So weich, so mächtig

Frankfurter Rundschau – Dienstag, 05. August 2008

So weich, so mächtig

Bergen-Enkheim Mit original britischem Sound bläst sich die Brass Band Hessen selbst den Gründungs-Tusch

– Von George Grodensky –

Sport und Musik gehören zusammen. Jeder Triumph verlangt nach einem Marsch. Jede Niederlage nach einer Ballade. Simon Dillmann und Hans-Reiner Schmidt waren im Februar 2007 eher in Feierlaune, als sie die Brass Band Hessen gründeten. „Eine Kantinen-Idee“, sagt Dillmann. Während des Halbfinales der Handball-WM saßen die zwei im Speisesaal des Hessischen Rundfunks am Dornbusch und sahen zu, wie Deutschland gegen Frankreich gewann. Mitten im Jubel gründeten sie ihr Band-Projekt.

Einst brachte die Musik Glanz in den Alltag der englischen Arbeiter im Kohlebergbau

Hans-Reiner Schmidt, Posaunist im hr-Sinfonieorechester und Dirigent des neuen Ensembles, ging lange mit der Idee schwanger. „Das wäre eine bärige Nummer“, hat er stets gedacht. In Simon Dillmann, Hornist beim Sinfonsichen Blasorchester Hessen, hat er einen Gleichgesinnten gefunden.

Brass Band – brass bedeutet Messing – sind etwas Ur-Englisches. Ab 1830 traten die Ensembles von Kohlebergbaugebieten aus den Siegeszug an. Für die Arbeiter war es ein schönes Freizeitvergnügen, die Bergwerksleitungen förderten die Blaserei, weil sie der Lunge guttut. Zunächst spielten Brass Bands Opern- und Operetten-Melodien. Bald auch Stücke spezialisierter Komponisten.

„Eine Brass-Band hat mehr Druck“, sagt Schmidt über die Unterschiede zu traditionellen deutschen Blasorchestern mit ihren Holzbläsern. Dazu haben englische Blech-Instrumente wie das Kornett einen weicheren Klang als etwa die Trompete. Die Brass Band kann deswegen auch lieblich einschmeichelnd klingen.

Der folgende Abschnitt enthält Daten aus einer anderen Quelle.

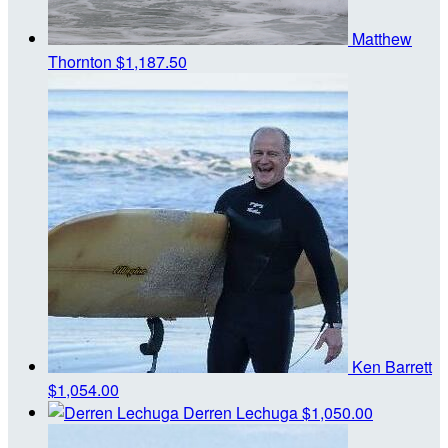
Matthew
Thornton
$1,187.50
Ken Barrett
$1,054.00
Derren Lechuga
$1,050.00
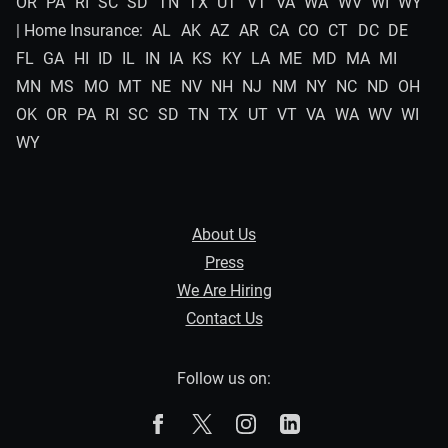
OR
PA
RI
SC
SD
TN
TX
UT
VT
VA
WA
WV
WI
WY
| Home Insurance:
AL
AK
AZ
AR
CA
CO
CT
DC
DE
FL
GA
HI
ID
IL
IN
IA
KS
KY
LA
ME
MD
MA
MI
MN
MS
MO
MT
NE
NV
NH
NJ
NM
NY
NC
ND
OH
OK
OR
PA
RI
SC
SD
TN
TX
UT
VT
VA
WA
WV
WI
WY
About Us
Press
We Are Hiring
Contact Us
Follow us on:
The Zebra on Facebook
The Zebra on X
The Zebra on Instagram
The Zebra on Linked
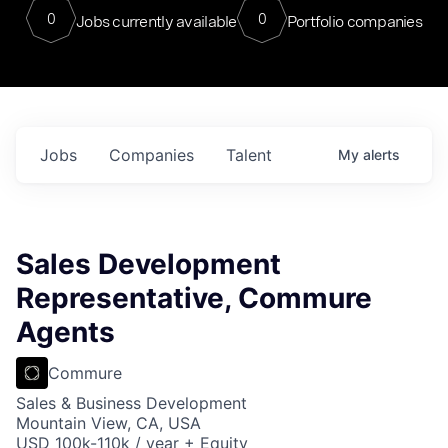
0
0
Jobs currently available
Portfolio companies
Jobs
Companies
Talent
My
alerts
Sales Development
Representative, Commure
Agents
Commure
Sales & Business Development
Mountain View, CA, USA
USD 100k-110k / year + Equity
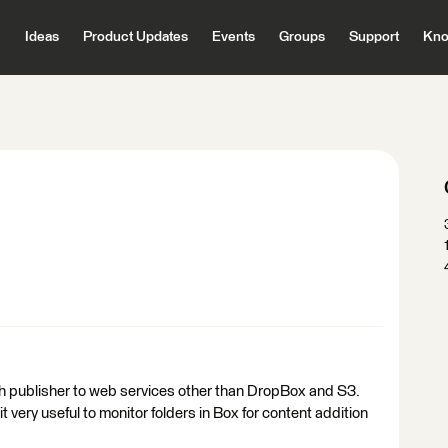
Ideas
Product Updates
Events
Groups
Support
Kno
h publisher to web services other than DropBox and S3.
 very useful to monitor folders in Box for content addition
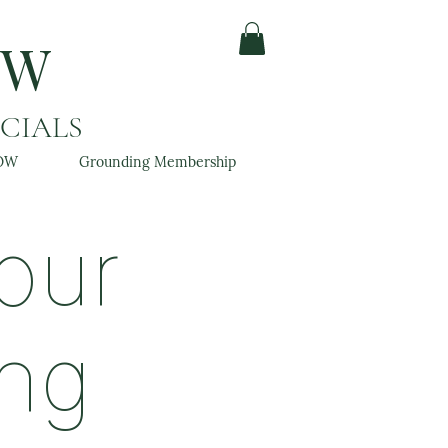
OW
ACIALS
OW
Grounding Membership
our
ing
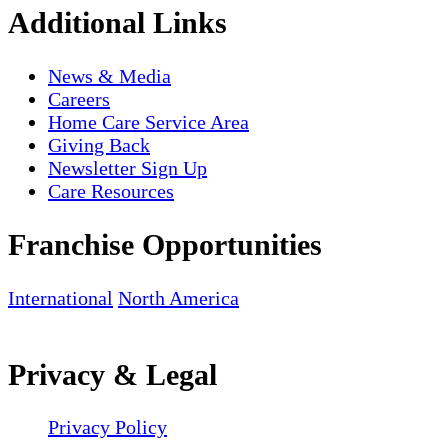
Additional Links
News & Media
Careers
Home Care Service Area
Giving Back
Newsletter Sign Up
Care Resources
Franchise Opportunities
International
North America
Privacy & Legal
Privacy Policy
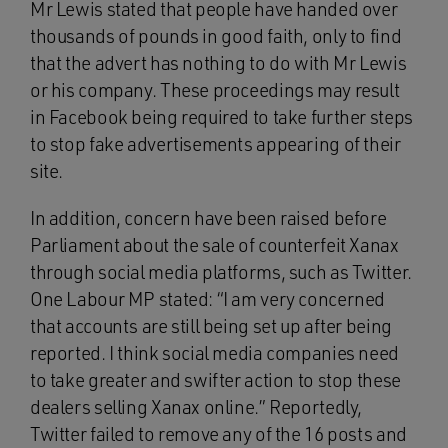
Mr Lewis stated that people have handed over
thousands of pounds in good faith, only to find
that the advert has nothing to do with Mr Lewis
or his company. These proceedings may result
in Facebook being required to take further steps
to stop fake advertisements appearing of their
site.
In addition, concern have been raised before
Parliament about the sale of counterfeit Xanax
through social media platforms, such as Twitter.
One Labour MP stated: “I am very concerned
that accounts are still being set up after being
reported. I think social media companies need
to take greater and swifter action to stop these
dealers selling Xanax online.” Reportedly,
Twitter failed to remove any of the 16 posts and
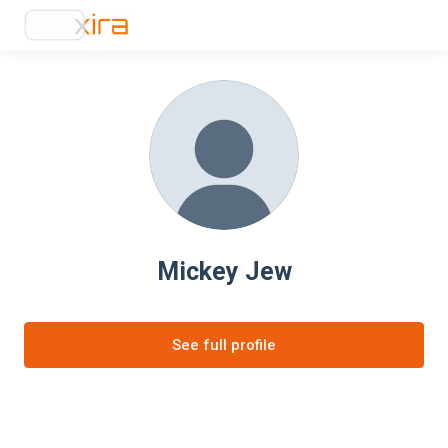
Mickey Jew
See full profile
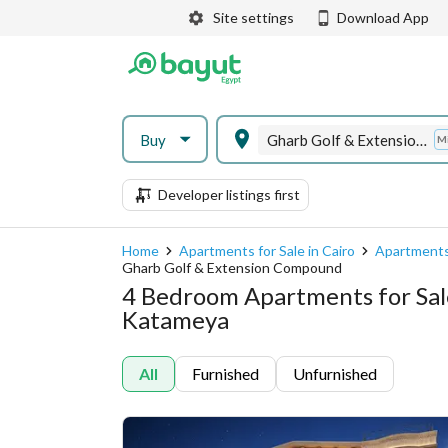
Site settings
Download App
Buy
Gharb Golf & Extension Compound
M
Developer listings first
Home
Apartments for Sale in Cairo
Apartments
Gharb Golf & Extension Compound
4 Bedroom Apartments for Sal
Katameya
All
Furnished
Unfurnished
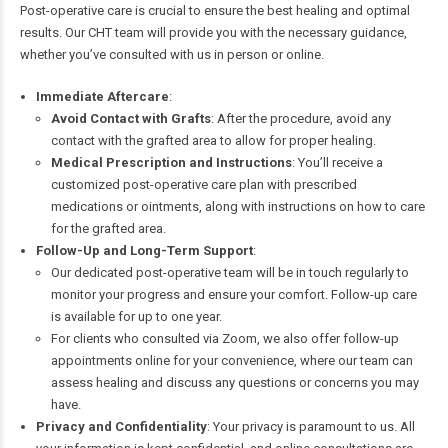
Post-operative care is crucial to ensure the best healing and optimal
results. Our CHT team will provide you with the necessary guidance,
whether you’ve consulted with us in person or online.
Immediate Aftercare
:
Avoid Contact with Grafts
: After the procedure, avoid any
contact with the grafted area to allow for proper healing.
Medical Prescription and Instructions
: You’ll receive a
customized post-operative care plan with prescribed
medications or ointments, along with instructions on how to care
for the grafted area.
Follow-Up and Long-Term Support
:
Our dedicated post-operative team will be in touch regularly to
monitor your progress and ensure your comfort. Follow-up care
is available for up to one year.
For clients who consulted via Zoom, we also offer follow-up
appointments online for your convenience, where our team can
assess healing and discuss any questions or concerns you may
have.
Privacy and Confidentiality
: Your privacy is paramount to us. All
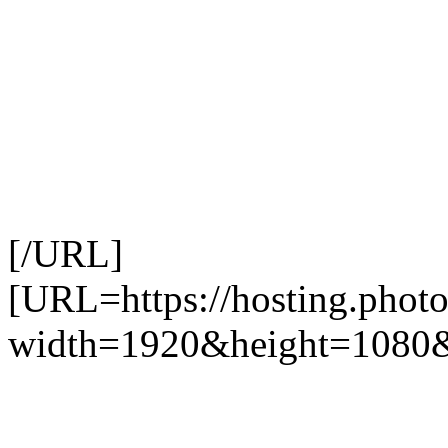
[/URL]
[URL=https://hosting.photo
width=1920&height=1080&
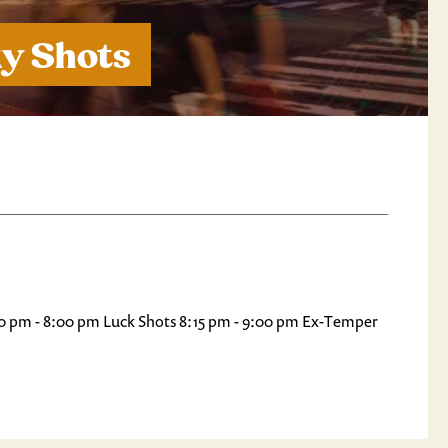
ky Shots
7:30 pm - 8:00 pm Luck Shots 8:15 pm - 9:00 pm Ex-Temper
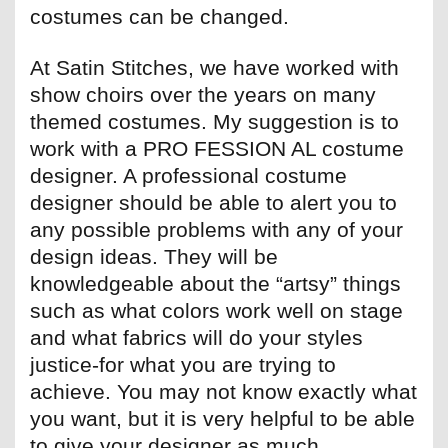
costumes can be changed.
At Satin Stitches, we have worked with
show choirs over the years on many
themed costumes. My suggestion is to
work with a PRO FESSION AL costume
designer. A professional costume
designer should be able to alert you to
any possible problems with any of your
design ideas. They will be
knowledgeable about the “artsy” things
such as what colors work well on stage
and what fabrics will do your styles
justice-for what you are trying to
achieve. You may not know exactly what
you want, but it is very helpful to be able
to give your designer as much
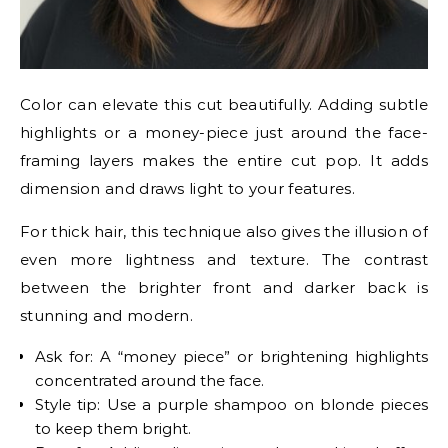
Color can elevate this cut beautifully. Adding subtle
highlights or a money-piece just around the face-
framing layers makes the entire cut pop. It adds
dimension and draws light to your features.
For thick hair, this technique also gives the illusion of
even more lightness and texture. The contrast
between the brighter front and darker back is
stunning and modern.
Ask for: A “money piece” or brightening highlights
concentrated around the face.
Style tip: Use a purple shampoo on blonde pieces
to keep them bright.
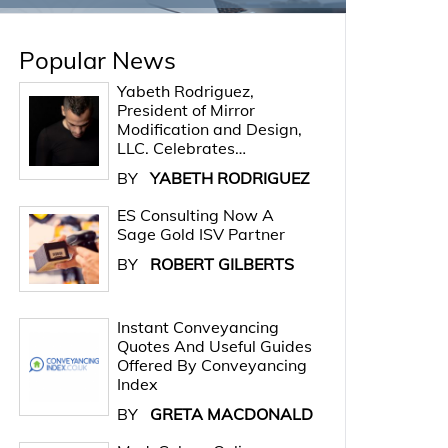
Popular News
Yabeth Rodriguez,
President of Mirror
Modification and Design,
LLC. Celebrates…
BY
YABETH RODRIGUEZ
ES Consulting Now A
Sage Gold ISV Partner
BY
ROBERT GILBERTS
Instant Conveyancing
Quotes And Useful Guides
Offered By Conveyancing
Index
BY
GRETA MACDONALD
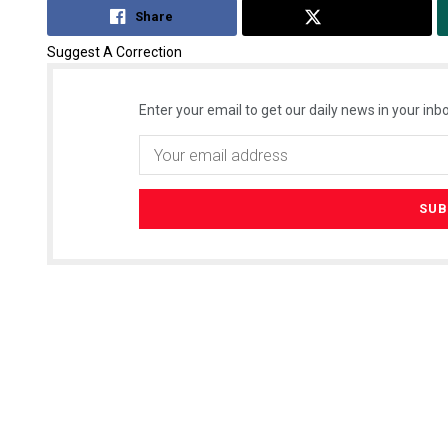
Share
Tweet
Suggest A Correction
Enter your email to get our daily news in your inbo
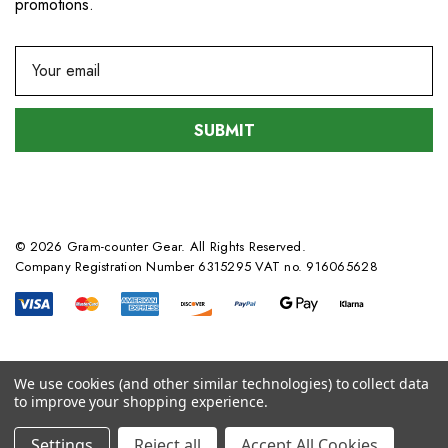
promotions.
E
m
a
i
l
A
d
d
© 2026 Gram-counter Gear. All Rights Reserved.
r
Company Registration Number 6315295 VAT no. 916065628
e
s
s
We use cookies (and other similar technologies) to collect data
to improve your shopping experience.
Settings
Reject all
Accept All Cookies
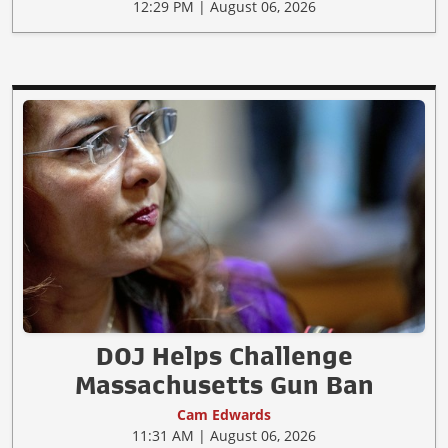
12:29 PM | August 06, 2026
DOJ Helps Challenge
Massachusetts Gun Ban
Cam Edwards
11:31 AM | August 06, 2026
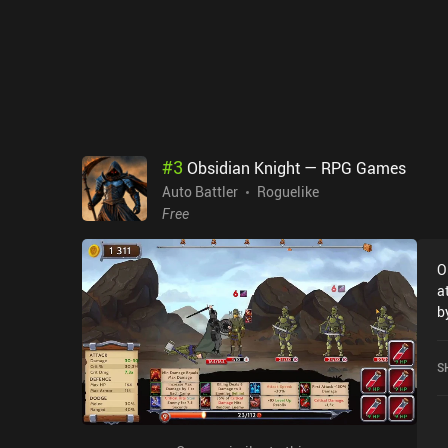
c
e
o
wa
4.
p
b
g
#
3
Obsidian Knight — RPG Games
h
Auto Battler
Roguelike
Free
O
a
b
rulers. In each 
t
S
r
h
wh
r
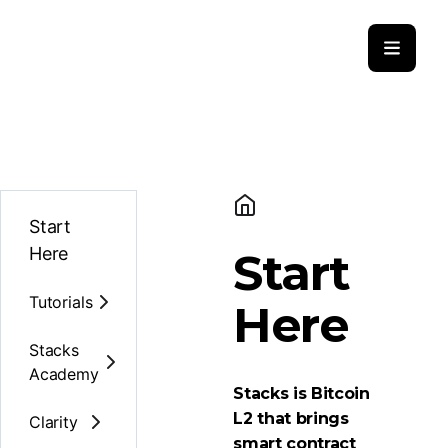
Start
Here
Start
Tutorials
Here
Stacks
Academy
Stacks is Bitcoin
L2 that brings
Clarity
smart contract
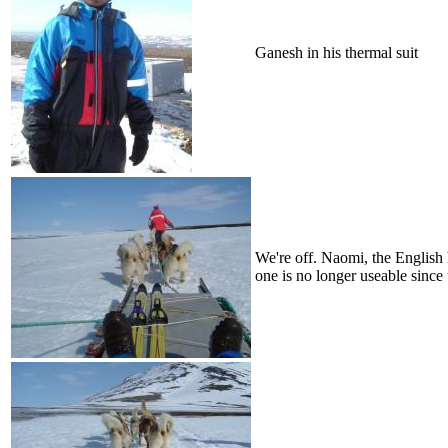
Ganesh in his thermal suit
We're off. Naomi, the English h
one is no longer useable since 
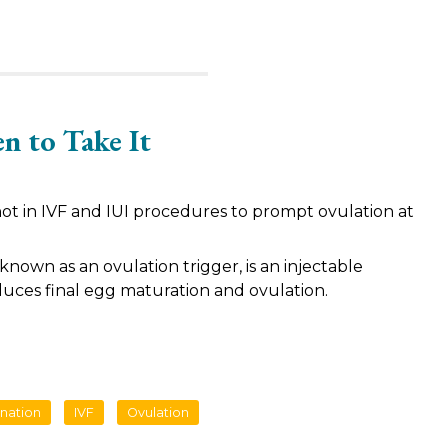
n to Take It
hot in IVF and IUI procedures to prompt ovulation at
 known as an ovulation trigger, is an injectable
duces final egg maturation and ovulation.
ination
IVF
Ovulation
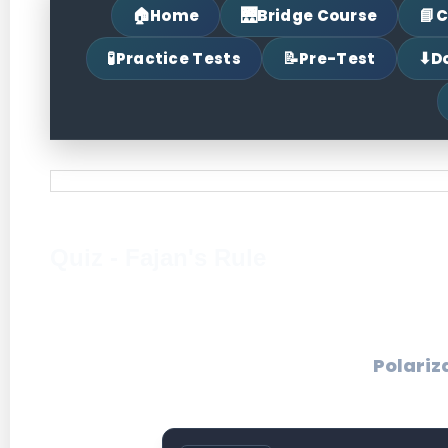
🏠
🌉
📘
Home
Bridge Course
C
🧪
📝
⬇
Practice Tests
Pre-Test
D
Quiz - Fajan's Rule
Polariz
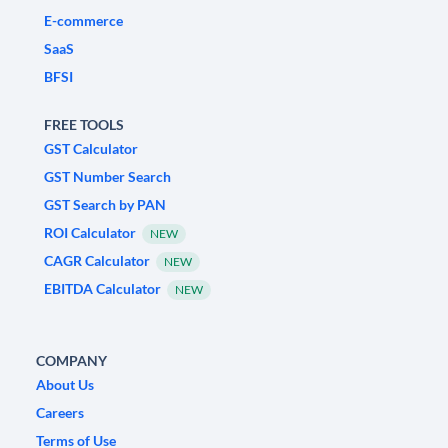
E-commerce
SaaS
BFSI
FREE TOOLS
GST Calculator
GST Number Search
GST Search by PAN
ROI Calculator
NEW
CAGR Calculator
NEW
EBITDA Calculator
NEW
COMPANY
About Us
Careers
Terms of Use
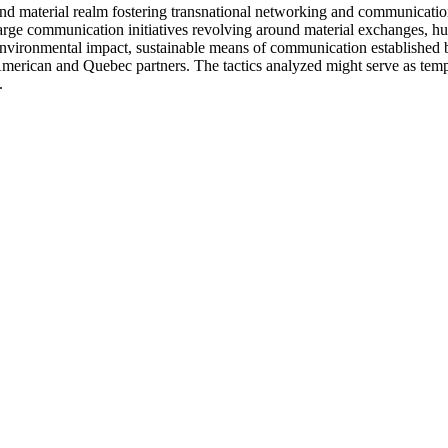
c and material realm fostering transnational networking and communicati
large communication initiatives revolving around material exchanges, h
environmental impact, sustainable means of communication established b
ican and Quebec partners. The tactics analyzed might serve as templat
.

Die emotionale Bandbreite britischer Blasmusik haben die 150 Besucher der Frankfurt-Premiere des Ensembles am Sonntag im Volkshaus Enkheim zu spüren bekommen. Zum Beispiel in den „Valerius Variations“ – Lieder des holländischen Komponisten Adriaen Valerius (1575 – 1625), für Brass arrangiert von Philip Sparke (*1951).

Das Stück beginnt getragen wehmütig, wird aber schnell dramatisch und flott. Wenig später klingen fröhlich beschwingte Melodien durch den Saal, die in schwärmerische Romantik übergehen. Zum Ende treibt eine wilde Jagd, in der das Orchester sich die Phrasen zuwirft, einem pompösen Schluss entgegen. Das Publikum verharrt einen Moment atemlos, um dann in begeisterten Applaus auszubrechen.

In Deutschland sind Brass Bands noch nicht so verbreitet, die Welle schwappt erst langsam über den Kanal. Dass die Frankfurter in den Genuss kommen, verdanken sie den Trägern der Band – dem Jugendorchesterverband „Jeunesses Musicales“ und der Initiative Neue Blasmusik in Hessen.

Der stellvertretende Vorsitzende der Neuen Blasmusik, Jens-Christian Wagner, kommt aus Bergen-Enkheim. Beide Initiativen haben vor fünf Jahren bereits das Sinfonische Blasorchester Hessen ins Leben gerufen und Bergen-Enkheim als Konzertort etabliert.

Ob die Brass Band ähnlich regelmäßig auftreten kann, wird sich zeigen. Sie ist laut Hans-Reiner Schmidt ein Workshop-Orchester. Einmal im Jahr treffen sich 30 meist hessische Musiker für ein paar Tage und stellen ein Programm auf die Beine. Diesmal haben sie drei Tage in einer Jugendherberge in Weilburg geprobt, bevor sie Samstag in Limburg groß aufspielten.

Die Truppe ist jung, man versteht sich gut. Fünf Musikprofis, Studenten, Musikschullehrer und begeisterte Hobby-Instrumentalisten haben gemeinsam die Betten bezogen und auf engen Zimmern gehaust – „das schweißt zusammen“, sagt Schmidt.